Rick Wershe, Jr. in court in Detroit in September, 2015 (David Coates-Detroit News)

 Over the past year Informant America has pointed out in great detail the misleading and in some cases outright false “evidence” presented to the Michigan Parole Board in Rick Wershe, Jr.’s one and only parole hearing in 2003. That’s the one where the Parole Board was told he is a menace to society. He’s been “flopped” without any Parole Board interest in his case five times since then.

It would be like someone discovering a dangerous flaw in a highway bridge and the Michigan Department of Transportation (MDOT) saying, sorry, we don’t have a procedure for accepting information about the condition of the bridge after it has been built. What’s done is done.

In Rick Wershe’s case this means picking the pockets of the Michigan taxpayer every year to keep him incarcerated for 28 years for a non-violent drug arrest when he was 17 years old.

Previous Informant America blog posts have demonstrated through official investigative documents that Rick Wershe, Jr. is not and was not a menace to society. 

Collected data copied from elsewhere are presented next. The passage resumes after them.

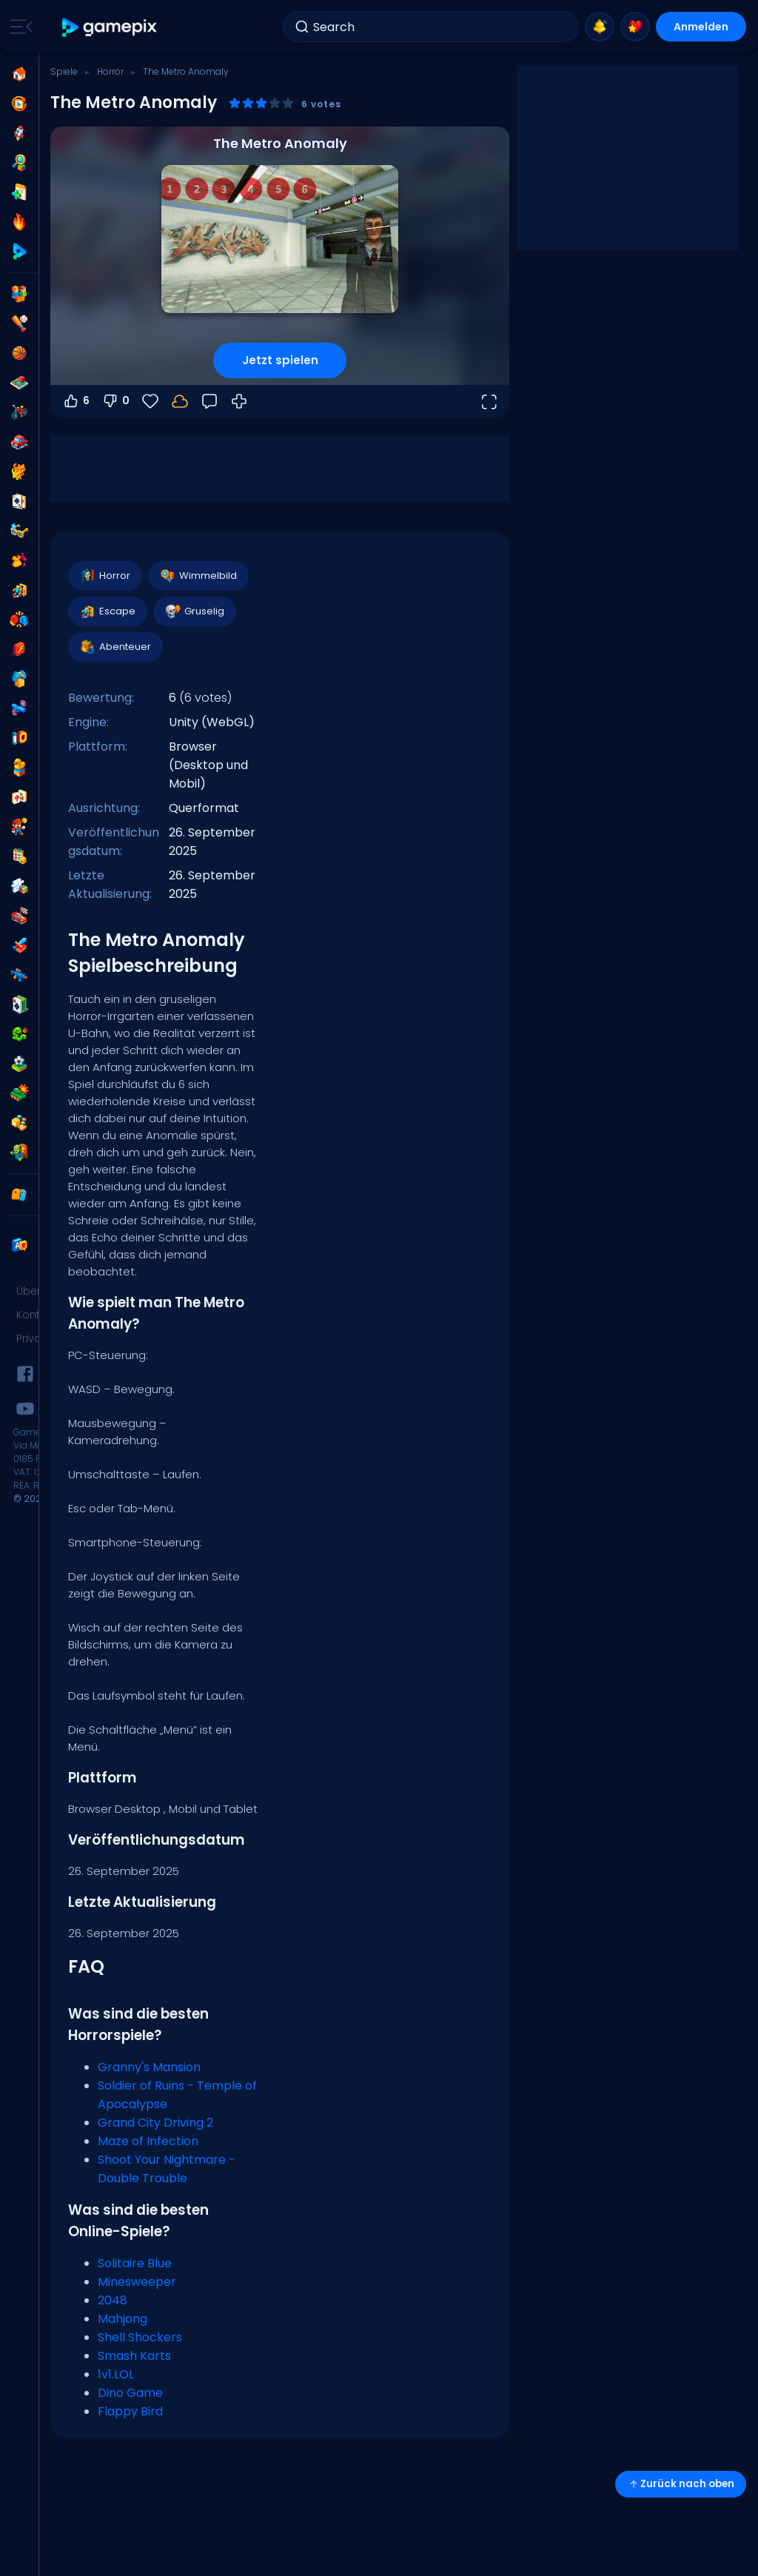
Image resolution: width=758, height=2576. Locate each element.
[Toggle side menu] (18, 26)
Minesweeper (137, 2281)
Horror (110, 71)
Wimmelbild (197, 576)
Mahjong (122, 2318)
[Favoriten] (150, 401)
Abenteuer (114, 647)
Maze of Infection (148, 2141)
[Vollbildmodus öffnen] (488, 401)
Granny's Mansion (149, 2067)
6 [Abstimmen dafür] (76, 401)
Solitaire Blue (135, 2263)
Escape (106, 611)
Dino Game (130, 2392)
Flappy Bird (130, 2411)
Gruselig (194, 611)
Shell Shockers (140, 2337)
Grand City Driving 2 (155, 2122)
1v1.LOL (116, 2374)
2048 (112, 2300)
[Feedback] (209, 401)
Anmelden (701, 26)
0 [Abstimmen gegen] (115, 401)
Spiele (64, 71)
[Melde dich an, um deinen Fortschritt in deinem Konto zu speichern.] (180, 401)
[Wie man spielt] (239, 401)
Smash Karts (134, 2355)
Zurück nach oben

He was only a menace to corrupt Detroit cops and the relatives of Detroit’s late mayor, Coleman Young. Wershe committed the unpardonable sin of helping the FBI prosecute drug corruption in the police department and in Coleman Young’s family. Detroit’s Black Political Machine has had it in for him ever since. Why Michigan’s taxpayers are footing the bill for a vendetta by Detroit’s Black Political Machine is anybody’s guess.